LavaCon Session Summary: Content Creation Track
Presenter: Mark Baker, Analecta Communications / Every Page is Page One
Mark Baker writes a popular blog named the same as his session and new book, Every Page is Page One. Mark’s position is that any page or topic on the web or in Internet help content could be the first one that a user sees. Therefore, each topic must stand alone and provide enough context to be understandable without reading any other topic. Creating these “EPPO” topics takes a shift in thinking for many writers.
People jump around when researching help and how-to information and don’t read linearly. Mark cites John Carroll’s The Nurnberg Funnel to support that this behavior was the norm well before the web existed. Users look for information to fulfill a goal or complete a task, not to read a book from cover to cover. It is impossible to predict which sequence folks will read in, so materials must be designed to be read in any order.
Now that we have the web, people read in a prescribed order even less. People like to search the web because it isn’t like searching the index of a book, rather it is like searching all books ever written. And since manuals can’t cover every single potential issue a user could have, and users sometimesneed information from areas of low demand, which are not included in manuals.
Mark likens the fickle nature of how people hunt for information to the behavior of wild animals. He points to the issues raised in Jakob Nielsen’s article on Information foraging: the easier it is to find new information, the less time a user will spend searching for information in any one place. Without an immediate return on investment, the user feels it is more fruitful to move on to a promising information source.
Everyone makes their own way through information. If the information they find doesn’t have the right “information scent,” they move on. We don’t provide door-to-door service any more, like we did with manuals in chapter format. Rather, we provide pieces of the journey for them, assuming a self-guided rather than guided tour.
Mark outlined the characteristics of EPPO Topics:
Self-Contained: never assume that a reader has read any related help topic, but can assume that the reader has some relevant knowledge of the subject.
Establish Context: the reader may arrive from anywhere, so help readers to get their bearings quickly.
Specific and Limited Purpose: each topic should have one purpose and only that purpose.
Conform to a Type: topics on a similar subject tend to have a similar pattern, such as the following examples:
- Recipe – Black Forest Hama and Gruyere Frittata
- Subaru review
- Creating REST applications with the Slim micro-framework
- Wikipedia – Ottawa
- Topics support readers choosing their own path – readers decide when they want big picture or gritty detail, and change levels by changing topics.

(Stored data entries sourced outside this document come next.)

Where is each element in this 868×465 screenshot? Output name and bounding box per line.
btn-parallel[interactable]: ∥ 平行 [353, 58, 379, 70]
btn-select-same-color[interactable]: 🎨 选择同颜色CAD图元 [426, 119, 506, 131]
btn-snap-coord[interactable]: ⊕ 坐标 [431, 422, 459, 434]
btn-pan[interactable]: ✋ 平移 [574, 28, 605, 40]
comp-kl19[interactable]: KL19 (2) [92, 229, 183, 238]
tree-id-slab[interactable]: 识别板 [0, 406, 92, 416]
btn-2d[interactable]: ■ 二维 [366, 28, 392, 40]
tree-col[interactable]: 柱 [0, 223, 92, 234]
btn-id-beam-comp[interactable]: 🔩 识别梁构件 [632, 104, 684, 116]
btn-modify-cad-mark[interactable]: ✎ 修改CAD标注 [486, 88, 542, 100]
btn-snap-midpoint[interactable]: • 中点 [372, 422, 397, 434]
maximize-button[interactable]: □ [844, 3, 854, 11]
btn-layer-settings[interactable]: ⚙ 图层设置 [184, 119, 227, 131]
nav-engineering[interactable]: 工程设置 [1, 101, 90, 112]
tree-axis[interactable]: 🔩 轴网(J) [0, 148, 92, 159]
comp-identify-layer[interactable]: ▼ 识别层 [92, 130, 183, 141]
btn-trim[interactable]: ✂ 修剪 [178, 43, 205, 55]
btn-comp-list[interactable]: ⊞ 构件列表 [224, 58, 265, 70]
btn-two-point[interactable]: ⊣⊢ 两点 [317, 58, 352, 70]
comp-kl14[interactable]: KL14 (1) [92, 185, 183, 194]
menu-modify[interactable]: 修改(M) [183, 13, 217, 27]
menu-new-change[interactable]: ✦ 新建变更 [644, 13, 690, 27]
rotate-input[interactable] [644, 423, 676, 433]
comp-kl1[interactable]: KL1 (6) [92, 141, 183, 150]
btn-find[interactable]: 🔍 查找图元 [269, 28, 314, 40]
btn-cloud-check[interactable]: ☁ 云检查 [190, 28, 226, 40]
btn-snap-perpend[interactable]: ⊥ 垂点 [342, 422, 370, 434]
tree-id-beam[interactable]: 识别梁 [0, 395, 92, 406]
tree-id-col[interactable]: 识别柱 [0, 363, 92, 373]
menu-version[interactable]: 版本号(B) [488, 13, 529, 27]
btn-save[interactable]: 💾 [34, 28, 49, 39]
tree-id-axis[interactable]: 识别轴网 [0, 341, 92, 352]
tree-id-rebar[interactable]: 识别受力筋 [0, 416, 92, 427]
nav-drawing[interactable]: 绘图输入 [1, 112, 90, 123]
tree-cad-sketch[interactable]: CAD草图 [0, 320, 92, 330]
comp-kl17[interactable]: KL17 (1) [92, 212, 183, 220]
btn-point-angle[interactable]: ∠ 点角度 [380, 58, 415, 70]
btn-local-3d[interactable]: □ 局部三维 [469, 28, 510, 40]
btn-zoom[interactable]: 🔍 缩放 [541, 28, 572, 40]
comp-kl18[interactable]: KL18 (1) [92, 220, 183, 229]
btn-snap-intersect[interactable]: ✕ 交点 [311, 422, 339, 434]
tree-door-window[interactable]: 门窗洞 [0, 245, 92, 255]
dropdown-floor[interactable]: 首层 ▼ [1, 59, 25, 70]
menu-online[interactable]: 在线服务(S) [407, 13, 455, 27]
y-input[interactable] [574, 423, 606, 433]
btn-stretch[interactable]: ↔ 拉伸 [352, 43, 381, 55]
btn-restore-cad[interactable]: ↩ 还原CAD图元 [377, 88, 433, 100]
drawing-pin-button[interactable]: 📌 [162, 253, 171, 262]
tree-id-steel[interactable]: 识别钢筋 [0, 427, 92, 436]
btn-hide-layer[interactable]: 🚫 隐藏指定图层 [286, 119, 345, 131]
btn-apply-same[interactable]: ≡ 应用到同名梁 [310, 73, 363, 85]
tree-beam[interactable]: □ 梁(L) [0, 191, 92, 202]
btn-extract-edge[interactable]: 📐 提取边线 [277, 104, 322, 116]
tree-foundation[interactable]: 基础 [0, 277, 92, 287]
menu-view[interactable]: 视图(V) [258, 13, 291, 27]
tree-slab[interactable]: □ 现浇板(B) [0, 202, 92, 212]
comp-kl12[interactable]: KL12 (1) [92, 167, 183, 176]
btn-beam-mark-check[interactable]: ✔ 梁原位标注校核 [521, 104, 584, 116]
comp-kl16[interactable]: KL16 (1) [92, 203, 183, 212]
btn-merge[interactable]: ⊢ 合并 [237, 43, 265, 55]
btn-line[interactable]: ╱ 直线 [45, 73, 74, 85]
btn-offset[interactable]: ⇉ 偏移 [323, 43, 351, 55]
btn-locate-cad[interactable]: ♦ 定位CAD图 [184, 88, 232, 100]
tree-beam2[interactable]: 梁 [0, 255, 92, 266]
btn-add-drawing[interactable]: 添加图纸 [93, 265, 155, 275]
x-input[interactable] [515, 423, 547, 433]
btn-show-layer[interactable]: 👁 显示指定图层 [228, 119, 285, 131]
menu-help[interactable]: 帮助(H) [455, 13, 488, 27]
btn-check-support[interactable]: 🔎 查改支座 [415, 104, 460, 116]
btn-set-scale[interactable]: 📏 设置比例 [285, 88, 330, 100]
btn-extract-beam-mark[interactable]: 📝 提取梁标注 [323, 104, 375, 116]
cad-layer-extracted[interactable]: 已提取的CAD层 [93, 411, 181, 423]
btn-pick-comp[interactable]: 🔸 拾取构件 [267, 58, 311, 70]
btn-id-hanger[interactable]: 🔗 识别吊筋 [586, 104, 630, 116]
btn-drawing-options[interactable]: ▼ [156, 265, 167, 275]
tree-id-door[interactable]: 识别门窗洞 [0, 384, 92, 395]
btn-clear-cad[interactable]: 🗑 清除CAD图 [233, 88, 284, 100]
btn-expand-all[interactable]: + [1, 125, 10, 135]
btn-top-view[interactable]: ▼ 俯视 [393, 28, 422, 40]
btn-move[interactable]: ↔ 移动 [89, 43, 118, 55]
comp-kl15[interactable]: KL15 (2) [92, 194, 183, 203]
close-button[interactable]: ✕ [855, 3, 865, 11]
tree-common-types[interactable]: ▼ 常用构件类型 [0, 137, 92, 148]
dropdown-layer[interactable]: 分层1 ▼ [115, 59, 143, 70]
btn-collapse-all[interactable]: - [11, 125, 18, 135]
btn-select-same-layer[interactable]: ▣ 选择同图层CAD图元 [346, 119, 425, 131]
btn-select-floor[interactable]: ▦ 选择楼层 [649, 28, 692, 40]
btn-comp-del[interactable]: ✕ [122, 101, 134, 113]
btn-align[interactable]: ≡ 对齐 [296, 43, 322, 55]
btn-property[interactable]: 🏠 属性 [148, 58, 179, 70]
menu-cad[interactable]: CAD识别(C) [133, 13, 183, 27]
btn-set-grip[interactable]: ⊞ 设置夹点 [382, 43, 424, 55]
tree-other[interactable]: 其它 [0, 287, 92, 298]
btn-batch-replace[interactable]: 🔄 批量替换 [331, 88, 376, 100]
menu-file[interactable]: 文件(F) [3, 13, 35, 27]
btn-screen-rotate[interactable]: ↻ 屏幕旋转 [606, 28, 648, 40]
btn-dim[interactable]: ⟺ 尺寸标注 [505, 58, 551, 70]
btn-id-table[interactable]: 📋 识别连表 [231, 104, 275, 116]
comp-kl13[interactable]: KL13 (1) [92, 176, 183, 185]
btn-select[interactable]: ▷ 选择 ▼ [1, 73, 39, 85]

- Topics stay on the same level.
I have been following Mark’s blog for several years and I am in complete agreement with him on the necessity of switching gears from writing help manuals to providing content that matches the web experience. But staying on one level is challenging, so I’m hoping he’ll provide some thoroughly dissected examples of well-done EPPO topics in a future post, so we can learn and apply that secret sauce.